Menurut Burton (2001) dalam Buletin Tata Ruang dan Pertanahan edisi 2 tahun 2012, faedah dari versi Compact City ialah penghematan konsumsi energi (kemudahan terjangkau dengan jalan kaki), pelayanan angkutanlebih baik, kenaikan aksesibilitas secara keseluruhan, regenerasi kawasan perkotaan dan vitalitas perkotaan, kualitas hidup yang lebih tinggi, preservasi ruang terbuka hijau. Menurut Jenks (2000), bentuk kota yang kompak bisa meminimalkan jarak tempuh perjalanan sehingga menurunkan tingkat mobilitas penduduk. Tingkat kepadatan tinggi juga memberi keuntungan dalam penyediaan layanan dasar, transportasi umum, pengelolaan sampah, pelayanan kesehatan dan pendidikan.
Dapat disimpulkan desain Compact City menekankan pada sebuah daerah dengan akomodasi – akomodasi yang sudah tersedia (mix use) untuk menyanggupi kebutuhan penduduk di dalamnya sehingga penggunaan transportasi dapat ditekan yang berpeluang pada pengurangan ecological foot print (ruang yang diperlukan insan untuk menciptakan sumber daya yang mereka habiskan) (wwf.or.id) yang secara tidak pribadi memiliki pengaruh pada penurunan polusi akhir penggunaan kendaraan (Mungkasa, 2012).
Peranan Building Farming
Jika diterjemahkan, kata Building mempunyai arti bangunan.
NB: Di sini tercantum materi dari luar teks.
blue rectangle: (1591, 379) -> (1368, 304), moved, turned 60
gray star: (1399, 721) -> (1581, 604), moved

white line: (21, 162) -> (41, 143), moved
Pengertian bangunan, menurut kamus besar bahasa Indonesia bangunan mempunyai sesuatu yang diresmikan atau sesuatu yang dibangun.
Kata “bangunan” juga dapat diartikan sebagai rumah, gedung ataupun segala fasilitas , prasarana atau infrastruktur dalam kebudayaan atau kehidupan manusia dalam membangun peradabannya seperti halnya jembatan dan konstruksinya serta rancangannya, jalan, sarana telekomunikasi. Umumnya sebuah peradaban sebuah bangsa mampu dilihat dari teknik teknik bangunan maupun fasilitas dan prasarana yang dibentuk ataupun ditinggalkan oleh insan dalam perjalanan sejarahnya.
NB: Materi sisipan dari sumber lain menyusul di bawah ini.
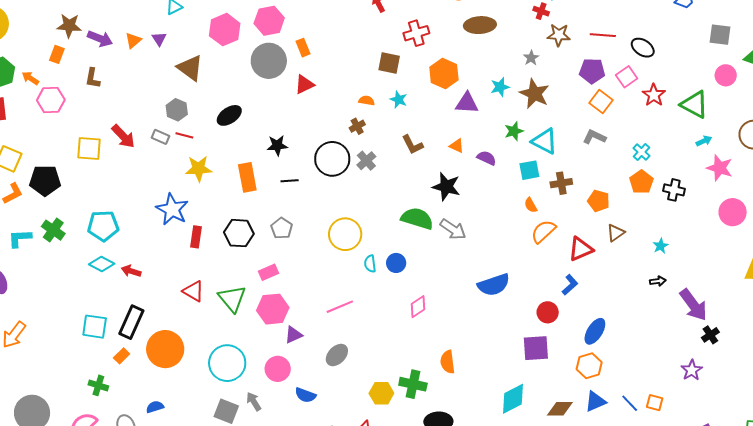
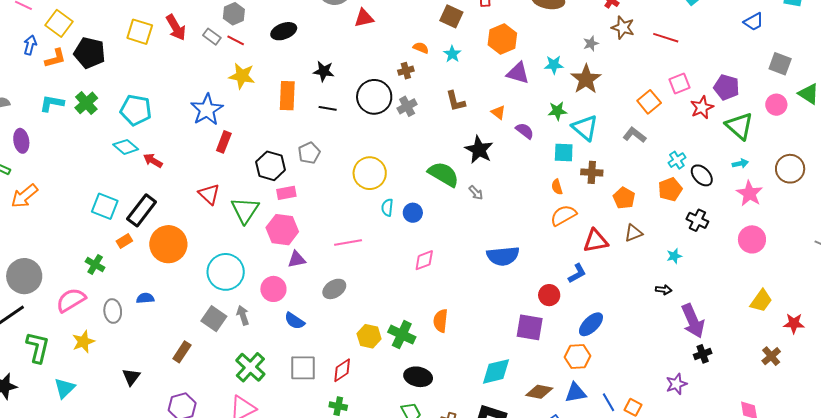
black ellipse: (643, 48) -> (702, 175), moved
purple pentagon: (592, 71) -> (727, 87), moved
black cross: (674, 190) -> (697, 220), moved
gray arrow: (453, 229) -> (476, 193), size x0.6
black hexagon: (239, 233) -> (271, 166), moved

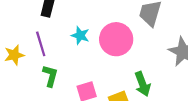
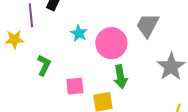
purple line: (41, 44) -> (31, 15), moved
green arrow: (142, 84) -> (120, 77), moved

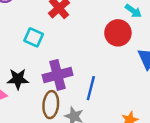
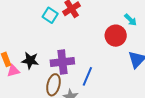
cyan square: (34, 37) -> (50, 15), moved

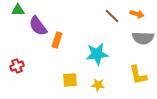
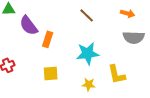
brown line: (112, 16) -> (87, 15), moved
yellow L-shape: (138, 75) -> (117, 74), moved
yellow square: (70, 80) -> (51, 73), moved

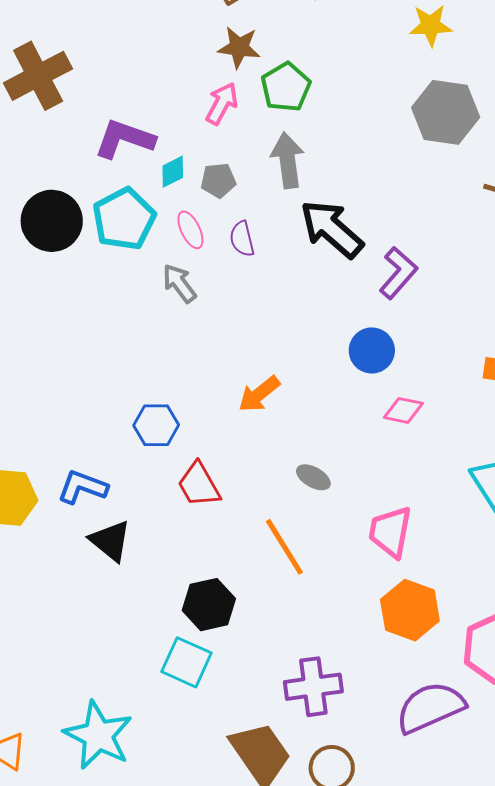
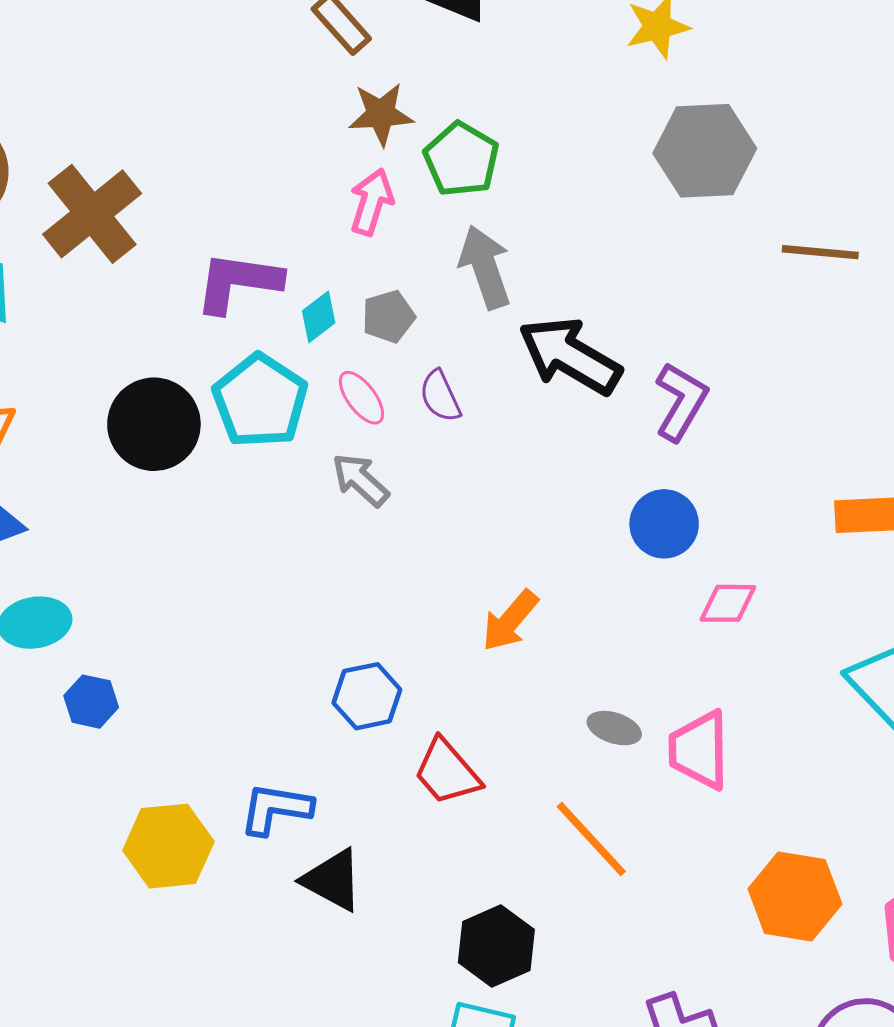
pink trapezoid: (390, 532) -> (699, 750), moved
Jika diterjemahkan kedalam bahasa Indonesia kata Building mempunyai arti pertanian, peternakan, dan budidaya. Jika didefinisikan Building juga mampu diartikan sebagai praktek budidaya lahan atau memajukan stok, usaha budidaya lahan. Building sendiri mampu dikategorikan lagi ke pertanian atau ke peternakan.
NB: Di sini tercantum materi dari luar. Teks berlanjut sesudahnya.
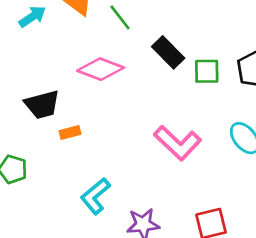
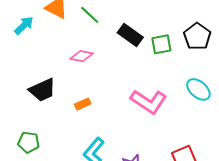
pink diamond: (101, 69) -> (82, 56), size x0.7
orange rectangle: (70, 133) -> (83, 104), moved

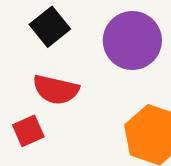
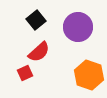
red semicircle: (56, 90) -> (39, 52), turned -55

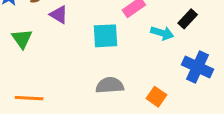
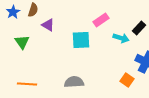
gray semicircle: (110, 85) -> (74, 82), moved
orange square: (156, 97) -> (127, 80), moved

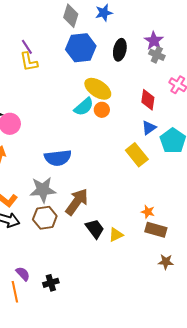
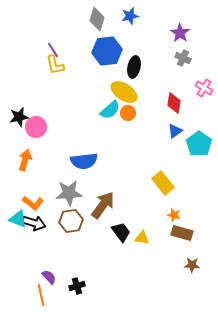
purple star: (154, 41) -> (180, 33), moved
black ellipse: (120, 50) -> (134, 67), moved
yellow rectangle: (137, 155) -> (163, 183), moved
yellow triangle: (116, 235) -> (142, 238), turned 35

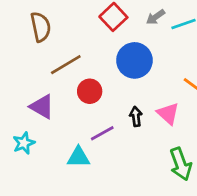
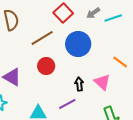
brown line: (66, 65) -> (42, 38), moved
purple line: (102, 133) -> (67, 104), moved

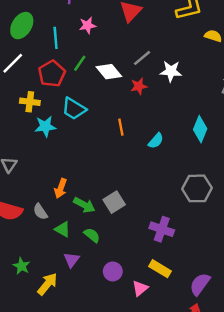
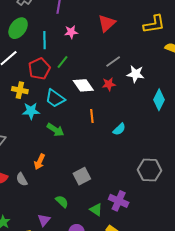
white diamond: (109, 72) -> (83, 85), moved
cyan diamond: (200, 129) -> (159, 100), moved
green arrow: (84, 205) -> (55, 130), moved
green triangle: (63, 229) -> (96, 210), moved

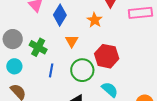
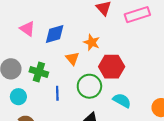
blue diamond: (60, 15) -> (55, 34), turned 55
orange star: (95, 20) -> (92, 42), moved

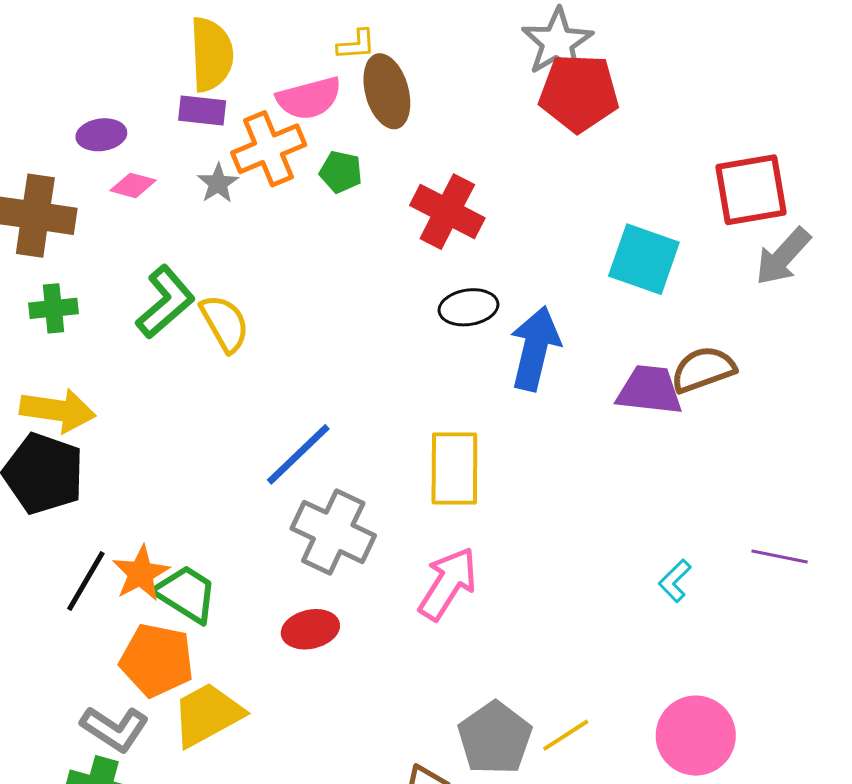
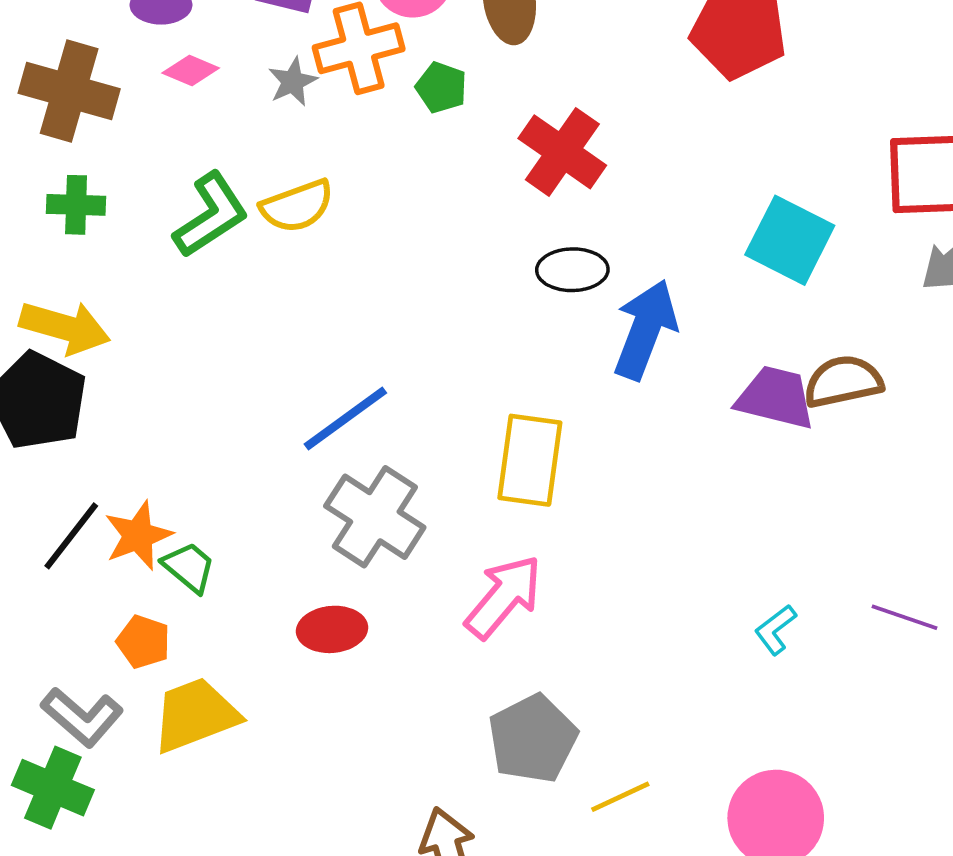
yellow semicircle: (225, 323) -> (297, 206), moved, turned 92
green trapezoid: (186, 594) -> (189, 567), size x0.7
orange pentagon: (157, 660) -> (143, 642), size x0.6
gray pentagon: (495, 738) -> (533, 739), moved

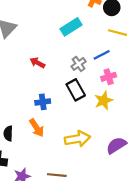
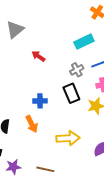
cyan rectangle: (71, 27) -> (84, 42), moved
red arrow: (37, 63) -> (38, 56), moved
Dari pengertian tersebut dapat disimpulkan Building Farming ialah suatu acara membudidayakan flora atau hewan pada suatu bangunan. Pada era terbaru ini rancangan menanam secara vertikal sudah mulai dikembangkan, berdasarkan Ken Yeang dalam bukunya yang berjudul The Skyscreaper Bioclimatically Considered menerangkan praktik menanam secara vertikal akan membantu menciptakan iklim mikro. (Yeang, 1996). Praktik memasukan tumbuhan kedalam bangunan, mulai berkembang dari waktu ke waktu hingga sekarang ini praktik menanam dilakukan pada bangunan dalam bidang vertikal (Green Wall) (Canevaflor, 2013).
Praktik menanam dapat membantu menciptakan iklim mikro seperti yang diungkapkan oleh Ken Yeang juga dikemukakan oleh Sukawi (2008) dalam pelatihan nasional untuk tema Taman Kota dan Upaya Penurunan Suhu Lingkungan menjelaskan pada dasarnya flora mampu mensugesti iklim mikro di sekitarnya. Secara keseluruhan Building Farming berperan dalam merealisasikan Compact City, dimana dengan adanya penanaman dan buatan sayur dan buah di kota, distribusi sayur dan buah dari luar kota mampu dikurangi sehingaa penggunaan energi dan polusi yang diakibatkan distribusi memakai kendaraan bermotor dapat dikurangi (Mungkasa, 2012).